*** DATA FOR PROCESSING ***

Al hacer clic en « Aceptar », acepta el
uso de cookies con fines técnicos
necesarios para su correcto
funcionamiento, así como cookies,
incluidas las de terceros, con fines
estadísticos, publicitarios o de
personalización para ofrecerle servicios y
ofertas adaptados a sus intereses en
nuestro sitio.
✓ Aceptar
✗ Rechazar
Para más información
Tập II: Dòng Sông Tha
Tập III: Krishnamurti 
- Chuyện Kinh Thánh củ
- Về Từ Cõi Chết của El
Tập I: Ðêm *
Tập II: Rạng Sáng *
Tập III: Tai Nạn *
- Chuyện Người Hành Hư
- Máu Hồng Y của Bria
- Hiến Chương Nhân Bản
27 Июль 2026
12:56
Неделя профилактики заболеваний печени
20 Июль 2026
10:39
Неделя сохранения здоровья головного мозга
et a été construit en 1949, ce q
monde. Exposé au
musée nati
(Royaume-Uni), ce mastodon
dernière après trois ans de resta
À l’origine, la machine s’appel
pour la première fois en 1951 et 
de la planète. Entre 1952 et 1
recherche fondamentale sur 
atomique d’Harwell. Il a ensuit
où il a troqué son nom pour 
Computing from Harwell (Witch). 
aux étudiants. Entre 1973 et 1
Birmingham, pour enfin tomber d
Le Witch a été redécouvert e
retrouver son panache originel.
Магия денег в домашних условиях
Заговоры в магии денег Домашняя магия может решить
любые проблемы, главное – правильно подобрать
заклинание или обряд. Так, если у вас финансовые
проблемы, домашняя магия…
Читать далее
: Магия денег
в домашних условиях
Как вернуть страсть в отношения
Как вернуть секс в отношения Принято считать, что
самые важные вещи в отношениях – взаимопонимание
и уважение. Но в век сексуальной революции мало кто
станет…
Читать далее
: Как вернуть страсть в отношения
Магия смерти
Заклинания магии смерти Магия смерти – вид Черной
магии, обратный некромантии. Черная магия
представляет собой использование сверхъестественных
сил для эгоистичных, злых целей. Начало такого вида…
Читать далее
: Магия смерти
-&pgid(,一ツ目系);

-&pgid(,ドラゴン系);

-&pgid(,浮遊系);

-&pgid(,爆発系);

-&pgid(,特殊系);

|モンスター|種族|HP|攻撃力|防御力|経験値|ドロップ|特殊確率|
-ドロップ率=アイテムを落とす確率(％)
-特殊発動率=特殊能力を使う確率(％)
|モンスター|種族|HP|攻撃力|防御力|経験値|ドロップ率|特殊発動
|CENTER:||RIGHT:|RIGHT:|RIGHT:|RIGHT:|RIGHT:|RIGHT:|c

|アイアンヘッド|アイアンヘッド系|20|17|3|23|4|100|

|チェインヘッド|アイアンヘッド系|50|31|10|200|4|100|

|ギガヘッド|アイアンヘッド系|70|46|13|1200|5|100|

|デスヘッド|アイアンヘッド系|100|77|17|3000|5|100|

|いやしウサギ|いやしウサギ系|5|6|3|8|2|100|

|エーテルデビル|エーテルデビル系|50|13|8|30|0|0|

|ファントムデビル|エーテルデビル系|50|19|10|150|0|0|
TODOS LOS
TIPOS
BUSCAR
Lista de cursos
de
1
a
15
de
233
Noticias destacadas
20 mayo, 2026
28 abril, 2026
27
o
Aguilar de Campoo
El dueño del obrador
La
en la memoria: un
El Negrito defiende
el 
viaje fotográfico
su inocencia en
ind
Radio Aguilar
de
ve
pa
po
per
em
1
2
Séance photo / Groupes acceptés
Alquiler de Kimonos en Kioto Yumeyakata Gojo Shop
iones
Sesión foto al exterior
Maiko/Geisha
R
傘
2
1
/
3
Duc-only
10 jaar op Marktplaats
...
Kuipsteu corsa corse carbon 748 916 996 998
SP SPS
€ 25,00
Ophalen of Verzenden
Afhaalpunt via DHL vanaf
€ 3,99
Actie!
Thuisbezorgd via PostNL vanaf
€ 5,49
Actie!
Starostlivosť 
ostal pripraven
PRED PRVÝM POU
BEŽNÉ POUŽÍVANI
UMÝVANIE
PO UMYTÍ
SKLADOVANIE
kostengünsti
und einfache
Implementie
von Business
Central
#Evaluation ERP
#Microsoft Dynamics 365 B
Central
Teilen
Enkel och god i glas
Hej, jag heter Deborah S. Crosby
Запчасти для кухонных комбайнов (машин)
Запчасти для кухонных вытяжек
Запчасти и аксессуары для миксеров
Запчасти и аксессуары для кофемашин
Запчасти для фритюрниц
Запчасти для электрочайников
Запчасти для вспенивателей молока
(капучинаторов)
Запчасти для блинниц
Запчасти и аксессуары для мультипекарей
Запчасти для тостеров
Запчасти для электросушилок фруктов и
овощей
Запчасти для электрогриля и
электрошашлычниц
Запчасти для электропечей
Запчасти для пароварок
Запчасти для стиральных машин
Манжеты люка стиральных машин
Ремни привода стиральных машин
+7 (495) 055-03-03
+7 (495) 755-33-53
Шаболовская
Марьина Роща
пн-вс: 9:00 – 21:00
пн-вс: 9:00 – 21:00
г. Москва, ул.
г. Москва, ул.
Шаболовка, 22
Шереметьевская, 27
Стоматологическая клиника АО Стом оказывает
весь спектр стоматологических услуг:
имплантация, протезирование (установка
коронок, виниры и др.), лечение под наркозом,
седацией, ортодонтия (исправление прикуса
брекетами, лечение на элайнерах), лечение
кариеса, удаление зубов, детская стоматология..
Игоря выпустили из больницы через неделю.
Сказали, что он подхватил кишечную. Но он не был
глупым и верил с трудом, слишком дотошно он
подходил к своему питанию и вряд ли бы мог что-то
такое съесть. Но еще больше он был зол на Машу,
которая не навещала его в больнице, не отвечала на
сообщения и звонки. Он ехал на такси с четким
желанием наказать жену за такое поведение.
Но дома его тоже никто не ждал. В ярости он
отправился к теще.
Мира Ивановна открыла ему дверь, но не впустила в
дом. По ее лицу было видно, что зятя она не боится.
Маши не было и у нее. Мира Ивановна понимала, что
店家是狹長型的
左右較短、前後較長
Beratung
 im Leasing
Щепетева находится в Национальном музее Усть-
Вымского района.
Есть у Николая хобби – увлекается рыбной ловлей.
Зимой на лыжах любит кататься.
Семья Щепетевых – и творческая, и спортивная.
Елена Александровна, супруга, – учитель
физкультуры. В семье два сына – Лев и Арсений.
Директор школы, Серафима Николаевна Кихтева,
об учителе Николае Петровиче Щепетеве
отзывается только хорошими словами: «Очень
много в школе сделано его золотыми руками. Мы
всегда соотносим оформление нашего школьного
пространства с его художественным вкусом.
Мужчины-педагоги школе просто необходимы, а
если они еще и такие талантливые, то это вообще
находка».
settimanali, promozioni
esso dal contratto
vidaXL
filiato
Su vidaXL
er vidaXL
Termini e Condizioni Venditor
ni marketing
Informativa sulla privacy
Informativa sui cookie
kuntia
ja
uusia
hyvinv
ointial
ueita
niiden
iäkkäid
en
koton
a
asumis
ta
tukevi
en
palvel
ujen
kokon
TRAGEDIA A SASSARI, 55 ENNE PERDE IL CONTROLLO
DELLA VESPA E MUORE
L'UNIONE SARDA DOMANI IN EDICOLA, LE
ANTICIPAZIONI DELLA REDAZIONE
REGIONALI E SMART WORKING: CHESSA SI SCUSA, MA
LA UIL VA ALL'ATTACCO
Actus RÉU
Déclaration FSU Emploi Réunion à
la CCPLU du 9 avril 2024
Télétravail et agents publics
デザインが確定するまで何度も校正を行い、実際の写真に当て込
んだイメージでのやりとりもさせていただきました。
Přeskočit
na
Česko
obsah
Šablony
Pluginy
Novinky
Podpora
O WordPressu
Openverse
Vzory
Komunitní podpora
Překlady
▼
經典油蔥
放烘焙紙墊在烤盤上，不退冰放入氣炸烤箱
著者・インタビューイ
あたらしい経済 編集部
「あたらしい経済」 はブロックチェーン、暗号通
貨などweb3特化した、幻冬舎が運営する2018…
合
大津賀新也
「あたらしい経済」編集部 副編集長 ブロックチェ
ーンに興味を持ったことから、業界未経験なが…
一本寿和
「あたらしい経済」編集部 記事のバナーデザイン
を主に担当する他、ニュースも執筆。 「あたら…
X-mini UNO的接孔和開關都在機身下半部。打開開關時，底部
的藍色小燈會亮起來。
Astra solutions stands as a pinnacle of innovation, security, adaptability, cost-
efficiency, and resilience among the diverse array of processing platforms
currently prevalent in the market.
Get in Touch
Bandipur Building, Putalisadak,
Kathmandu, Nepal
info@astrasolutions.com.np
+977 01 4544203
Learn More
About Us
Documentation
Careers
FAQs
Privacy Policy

*** End of DATA FOR PROCESSING ***

REQUIREMENT: Only one span of lines is wanted: the line with "を主に担当する他、ニュースも執筆。 「あたら…" and every line after it to the end of the entries, output exactly.

ANSWER BOX:
を主に担当する他、ニュースも執筆。 「あたら…
X-mini UNO的接孔和開關都在機身下半部。打開開關時，底部
的藍色小燈會亮起來。
Astra solutions stands as a pinnacle of innovation, security, adaptability, cost-
efficiency, and resilience among the diverse array of processing platforms
currently prevalent in the market.
Get in Touch
Bandipur Building, Putalisadak,
Kathmandu, Nepal
info@astrasolutions.com.np
+977 01 4544203
Learn More
About Us
Documentation
Careers
FAQs
Privacy Policy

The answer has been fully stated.